Lei era soltanto una
studentessa al quarto anno di lettere. Con tutte le limitazioni ed i rischi che
c’erano, di fatto loro erano riusciti a vedersi pochissimo, concordando sempre
i tempi esatti in cui lui riusciva a rimanere in casa da solo, quando lei,
spesso con tutta la fretta possibile, ed accampando sempre delle scuse
generalmente banali per uscire, poteva fare le scale e raggiungerlo. Tutto
durava sempre ben poco, giusto il tempo di scambiare qualche dolcezza,
spogliarsi in fretta, e poi via, un ultimo sguardo, ed ognuno per conto
proprio.
Oggi è trascorso poco
più di un anno da quei primi tempi, e lei ha diradato le volte in cui sale
nell’appartamento del signor Mario, come continua a chiamarlo.
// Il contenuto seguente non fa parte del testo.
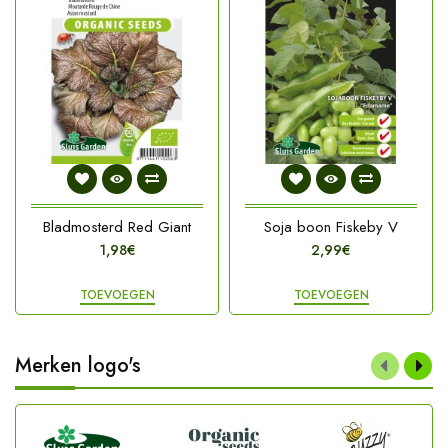
Bladmosterd Red Giant
Soja boon Fiskeby V
1,98€
2,99€
TOEVOEGEN
TOEVOEGEN
Merken logo's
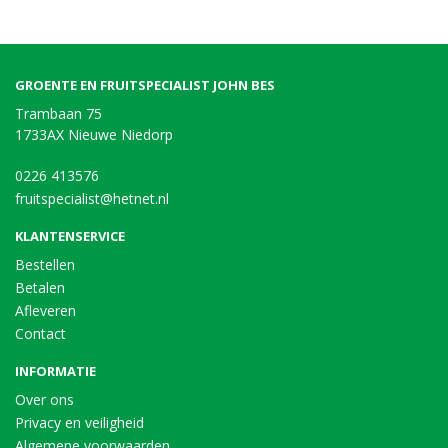
GROENTE EN FRUITSPECIALIST JOHN BES
Trambaan 75
1733AX Nieuwe Niedorp
0226 413576
fruitspecialist@hetnet.nl
KLANTENSERVICE
Bestellen
Betalen
Afleveren
Contact
INFORMATIE
Over ons
Privacy en veiligheid
Algemene voorwaarden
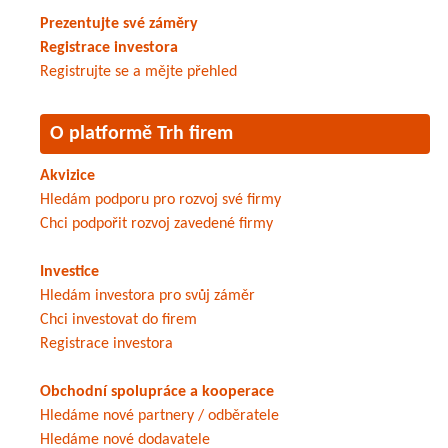
Prezentujte své záměry
Registrace investora
Registrujte se a mějte přehled
O platformě Trh firem
Akvizice
Hledám podporu pro rozvoj své firmy
Chci podpořit rozvoj zavedené firmy
Investice
Hledám investora pro svůj záměr
Chci investovat do firem
Registrace investora
Obchodní spolupráce a kooperace
Hledáme nové partnery / odběratele
Hledáme nové dodavatele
Le piace ancora
ritrovarsi con lui, sistemarsi con calma su quel divano in salotto, e poi
sciogliere con lentezza il nodo della sua cravatta, come fosse un inizio già
concordato, e con due parole fare un po’ la sciocchina; ma tutto, negli ultimi
tempi, sembra ormai diventato come una qualsiasi abitudine.
E’ una storia da
chiudere, pensa lei qualche volta, anche quando è lì, proprio su quel divano;
ma non riesce mai a decidersi. Così rimanda sempre qualsiasi iniziativa. Loro
non parlano, non hanno mai parlato di niente, se non sottovoce delle cose
essenziali per tornare a vedersi. Affrontare adesso quell’argomento, cercare
addirittura di spiegarsi, di farsi capire, è qualcosa che almeno a lei torna
addirittura innaturale. Così lascia perdere, rimanda, evita il tema.
Di quella relazione lei non ne ha mai parlato con
nessuno, d'altronde non ha certo avuto bisogno di comprensioni, e neppure di
pareri scandalizzati da parte di amici o colleghi di corso. Però adesso non sa
cosa fare, oscilla tra un pensiero e quell'altro, e qualche volta sente il
bisogno di confidarsi con qualcuno sentendo mancare almeno in parte la voglia
di salire le scale. In fondo si crogiola in questa indecisione, ed anche se da
un lato sa che deve prima o dopo affrontare la cosa, dall’altro tende
spontaneamente a rimandarla. Sa che ha troppo da guadagnare chiudendo quella
storia, lo comprende benissimo. Ed a volte si dice tra sé che non avrebbe mai
dovuto neppure iniziarla, anche se si giustifica che è stato un fatto
d’istinto, senza una vera scelta di fondo.
Ora sta studiando in camera sua, su un vecchio
testo di Schlegel, quando gli giunge la vibrazione di un messaggio sul suo
cellulare. E’ il segnale, adesso può salire da lui, dal suo signor Mario; lei
si prepara, dice qualcosa alla mamma, prende dei libri con sé per avere almeno
una copertura, poi apre la porta. Lui la riceve, la guarda, l’abbraccia, dice
subito però che è l’ultima volta. Lei è sorpresa, prova una vertigine, un
improvviso terribile senso di abbandono, forse ingiustificato: ma poi lo
stringe un attimo, racchiude tutto in un gesto, e infine se ne va, senza
rispondere niente; così si chiude un periodo.